**The problem**:
Please keep to the lines below from the one with "(Silkk the Shocker)" through the one with "non-stop Stunts mit", and restate them word for word, ends included.

(Records drawn from a dataset)
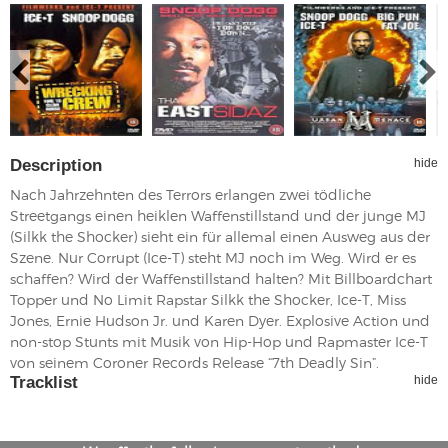
Description
hide
Nach Jahrzehnten des Terrors erlangen zwei tödliche
Streetgangs einen heiklen Waffenstillstand und der junge MJ
(Silkk the Shocker) sieht ein für allemal einen Ausweg aus der
Szene. Nur Corrupt (Ice-T) steht MJ noch im Weg. Wird er es
schaffen? Wird der Waffenstillstand halten? Mit Billboardchart
Topper und No Limit Rapstar Silkk the Shocker, Ice-T, Miss
Jones, Ernie Hudson Jr. und Karen Dyer. Explosive Action und
non-stop Stunts mit Musik von Hip-Hop und Rapmaster Ice-T
von seinem Coroner Records Release “7th Deadly Sin”.
Tracklist
hide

**Reply**:
(Silkk the Shocker) sieht ein für allemal einen Ausweg aus der
Szene. Nur Corrupt (Ice-T) steht MJ noch im Weg. Wird er es
schaffen? Wird der Waffenstillstand halten? Mit Billboardchart
Topper und No Limit Rapstar Silkk the Shocker, Ice-T, Miss
Jones, Ernie Hudson Jr. und Karen Dyer. Explosive Action und
non-stop Stunts mit Musik von Hip-Hop und Rapmaster Ice-T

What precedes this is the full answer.